BU yazının dün yazdıklarımla bir arada okunmasının, gelişmelerin anlaşılması açısından faydalı olacağını düşünüyorum. İşler karıştı. Daha da karışacak gibi...
Amerika'da ciddi türbülans var! ANGLO-SAKSON ekol'ün Amerika'daki uzantısı ya da İngilizler doğrudan düğmeye bastı gibi... "Neler oluyor?" sorusunu sorup adım adım cevabının peşine düşelim...
Geride bıraktığımız AĞUSTOS ayında İngiltere'nin kuzeybatısındaki Southport kasabasında dehşet yaşandı.
ÜÇ kız çocuğu bıçaklı saldırgan tarafından katledildi. Ülke karıştı. Polis sert önlemler aldı.
AŞIRI SAĞCI gruplar sokağa indi. Çatışmalar başladı. Sosyal medyada yayılan saldırganın "İslamcı bir göçmen olduğu" söylentisi, AŞIRI SAĞCILAR'ın ülkeyi karıştırmasına yetti de arttı bile... Sonra IRKÇILIK karşıtı gruplar da sahneye çıktı.
Yüzlerce kişi gözaltına alındı.
Başbakan Keir Starmer, şiddet içeren gösterileri kınadı ve "aşırı sağın haydutluğu" olarak niteledi.
Doğru mu? Net olarak...
Devam...
İngiltere hükümetinden sosyal medya platformlarının "dezenformasyonu körüklediği" yönündeki açıklamalarının ardından ELON MUSK topa girdi. Gözaltına alınanlara yapılan muameleyi kınadı ve "Burası İngiltere mi, Sovyetler Birliği mi?" ifadesini kullandı.
Bunun üzerine Başbakan Starmer ile arasında polemik başladı. MUSK gün boyu İNGİLTERE'Yi topa tuttu...
Bir paylaşıma, "İngiltere'de tüm toplumların eşit şekilde korunmadığı" yorumunu yapan Musk, noktayı şöyle koydu:
İNGİLTERE'DE İÇ SAVAŞ KAÇINILMAZ...
Güncele geleceğiz ancak yine bir hatırlatmaya ihtiyaç var... MUSK'ın Londra ile atışmasından bir ay önceye dönelim...
ABD BAŞKANI Trump, kulağından vuruluyor uyarılıyordu. Bu kurşunlar kendisinin JD VANCE'I YARDIMCISI olarak seçmesi içindi! JD VANCE da MUSK gibiydi! Ulusal Muhafazakarlık Konferansı'nda 20 dakikalık bir konuşma yapan VANCE, ilginç noktaların altını çiziyordu:
Nükleer silaha sahip olacak ilk İslamcı ülke hangisi olacak diye konuşuyorduk. Belki İran olabilir dedik, Pakistan zaten sayılabilir. Ancak daha sonra belki de hükümete gelen İşçi Partisi liderliğindeki İngiltere'nin olabileceğine kanaat getirdik...

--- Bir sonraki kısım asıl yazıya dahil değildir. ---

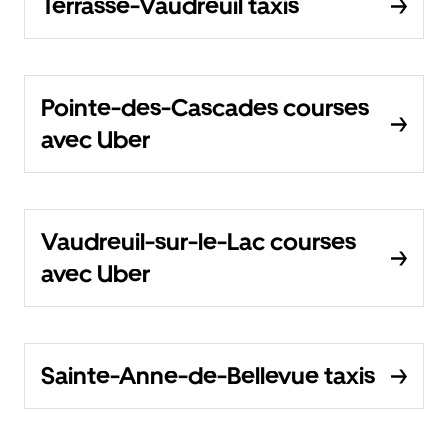
Terrasse-Vaudreuil taxis
Pointe-des-Cascades courses
avec Uber
Vaudreuil-sur-le-Lac courses
avec Uber
Sainte-Anne-de-Bellevue taxis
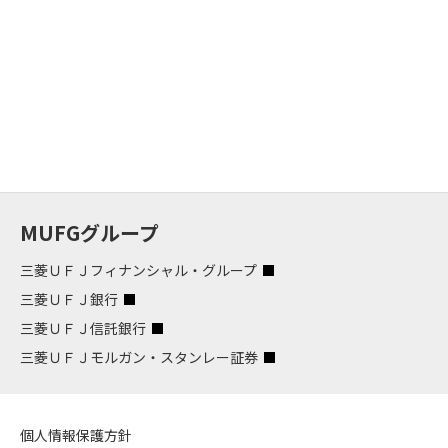
MUFGグループ
三菱ＵＦＪフィナンシャル・グループ
三菱ＵＦＪ銀行
三菱ＵＦＪ信託銀行
三菱ＵＦＪモルガン・スタンレー証券
個人情報保護方針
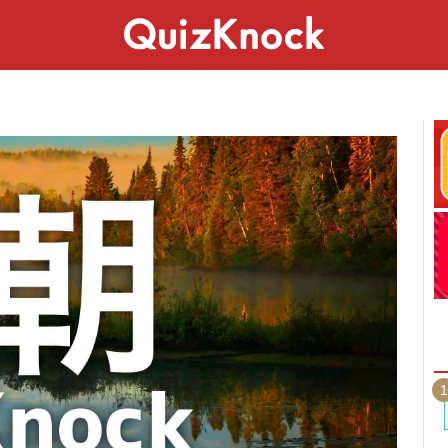
スペシャル
ライフ
ことば
カルチャー
1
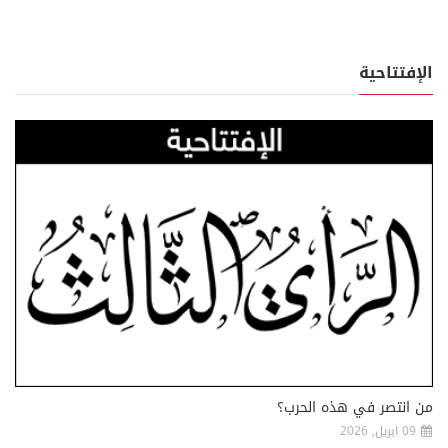
الإفتتاحية
من انتصر في هذه الحرب؟
09 ابريل, 2026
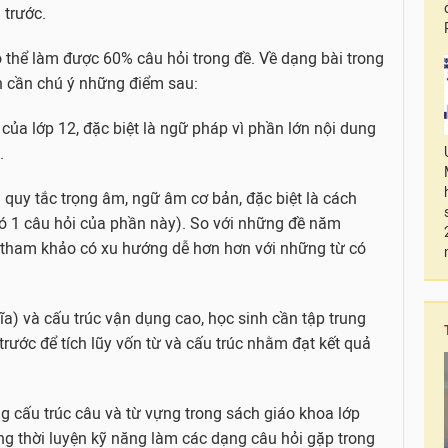
 trước.
 thể làm được 60% câu hỏi trong đề. Về dạng bài trong
h cần chú ý những điểm sau:
ủa lớp 12, đặc biệt là ngữ pháp vì phần lớn nội dung
.
uy tắc trọng âm, ngữ âm cơ bản, đặc biệt là cách
có 1 câu hỏi của phần này). So với những đề năm
ề tham khảo có xu hướng dễ hơn hơn với những từ có
ĩa) và cấu trúc vận dụng cao, học sinh cần tập trung
rước để tích lũy vốn từ và cấu trúc nhằm đạt kết quả
g cấu trúc câu và từ vựng trong sách giáo khoa lớp
ng thời luyện kỹ năng làm các dạng câu hỏi gặp trong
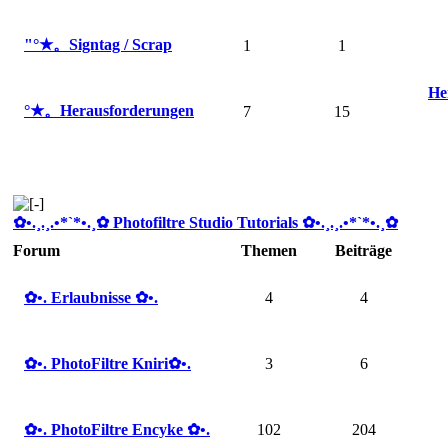
"°★。Signtag / Scrap
1
1
He
°★。Herausforderungen
7
15
✿ •.¸.¸.•*`*•.¸✿ Photofiltre Studio Tutorials ✿ •.¸.¸.•*`*•.¸✿
Forum
Themen
Beiträge
✿ •. Erlaubnisse ✿ •.
4
4
✿ •. PhotoFiltre Kniri✿ •.
3
6
✿ •. PhotoFiltre Encyke ✿ •.
102
204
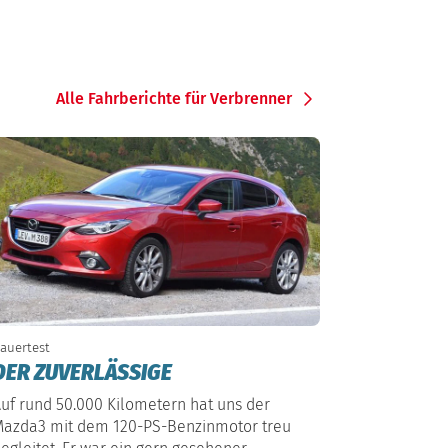
Alle Fahrberichte für Verbrenner
auertest
DER ZUVERLÄSSIGE
uf rund 50.000 Kilometern hat uns der
azda3 mit dem 120-PS-Benzinmotor treu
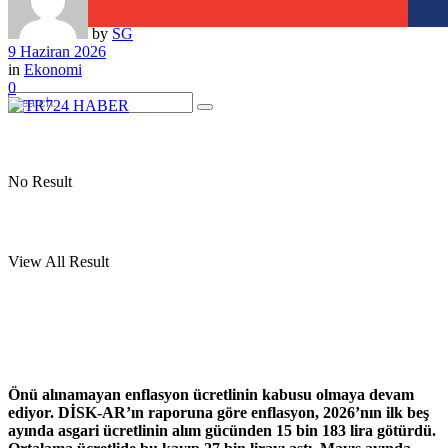
by
SG
9 Haziran 2026
in
Ekonomi
0
No Result
View All Result
Önü alınamayan enflasyon ücretlinin kabusu olmaya devam
ediyor. DİSK-AR’ın raporuna göre enflasyon, 2026’nın ilk beş
ayında asgari ücretlinin alım gücünden 15 bin 183 lira götürdü.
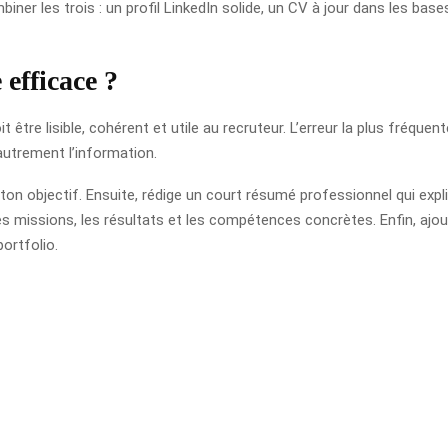
iner les trois : un profil LinkedIn solide, un CV à jour dans les base
efficace ?
it être lisible, cohérent et utile au recruteur. L’erreur la plus fréqu
 autrement l’information.
on objectif. Ensuite, rédige un court résumé professionnel qui expliq
les missions, les résultats et les compétences concrètes. Enfin, ajo
portfolio.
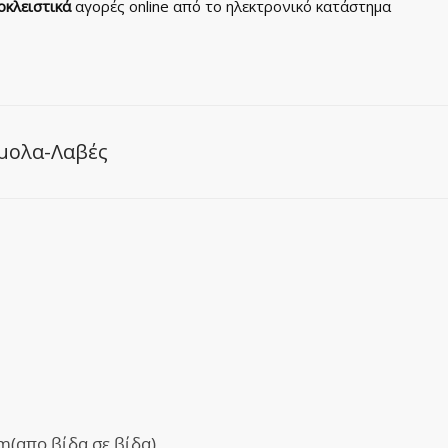
οκλειστικά
αγορές online από το ηλεκτρονικό κατάστημα
μολα-Λαβές
(απο βίδα σε βίδα).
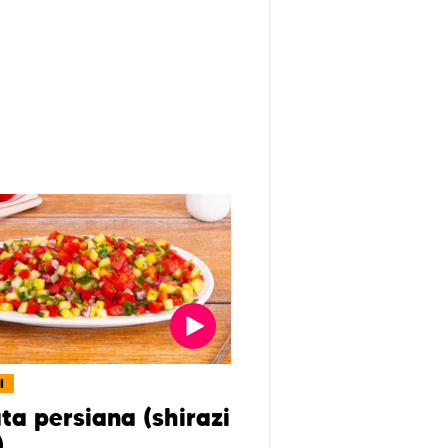
I
ta persiana (shirazi
)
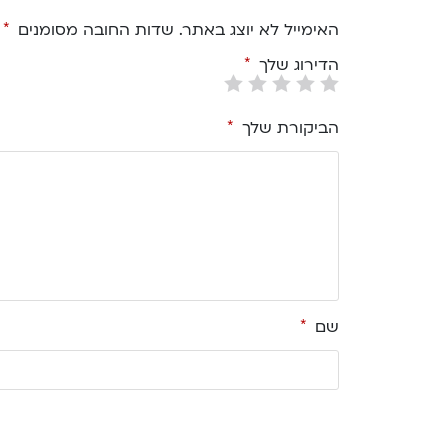
האימייל לא יוצג באתר.
שדות החובה מסומנים
*
הדירוג שלך
*
הביקורת שלך
*
שם
*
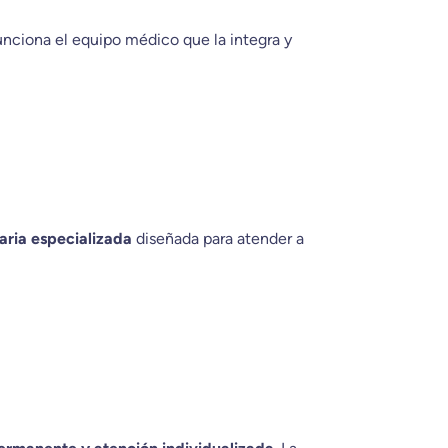
unciona el equipo médico que la integra y
laria especializada
diseñada para atender a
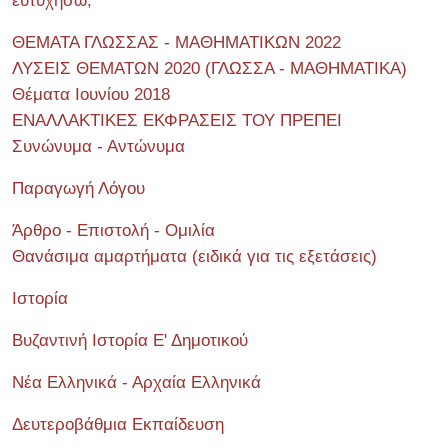
ευτυχήσω;
ΘΕΜΑΤΑ ΓΛΩΣΣΑΣ - ΜΑΘΗΜΑΤΙΚΩΝ 2022
ΛΥΣΕΙΣ ΘΕΜΑΤΩΝ 2020 (ΓΛΩΣΣΑ - ΜΑΘΗΜΑΤΙΚΑ)
Θέματα Ιουνίου 2018
ΕΝΑΛΛΑΚΤΙΚΕΣ ΕΚΦΡΑΣΕΙΣ ΤΟΥ ΠΡΕΠΕΙ
Συνώνυμα - Αντώνυμα
Παραγωγή Λόγου
Άρθρο - Επιστολή - Ομιλία
Θανάσιμα αμαρτήματα (ειδικά για τις εξετάσεις)
Ιστορία
Βυζαντινή Ιστορία Ε' Δημοτικού
Νέα Ελληνικά - Αρχαία Ελληνικά
Δευτεροβάθμια Εκπαίδευση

Buraya kadar tamamsa devam...
Özellikle RUSYA'nın PUTİN'in sınırlanması ve yeni rolünü kabul etmesi için Washington ile Londra arasında bir anlaşma vardı. Bu belliydi.
Arazide görülüyordu. Türkiye de burada LONDRA üzerinden Amerika'ya uzanmaktaydı.
Bu sebeple Putin, Libya'dan, AKDENİZ'den, Suriye'den atılıyordu. Türkiye önemli işler yapıyordu. NORMALDE bu DENGE DEĞİŞMEZ. Ancak TRUMP'ın Truth Social adlı sosyal medya hesabından yaptığı açıklamada, "Maliye bakanı istifa ederken ya da Vali Justin Trudeau tarafından kovulurken, Büyük Kanada Eyaleti şaşkına döndü" ifadesini kullanması sıkıntıyı ortaya koyuyordu. Trump doğrudan İNGİLTERE'ye yükleniyordu...
KANADA demek büyük oranda BUCKINGHAM demekti... Kral III. CHARLES DEMEKTİ...
Trump'ın Justin Trudeau için VALİ demesi de ilk değildi...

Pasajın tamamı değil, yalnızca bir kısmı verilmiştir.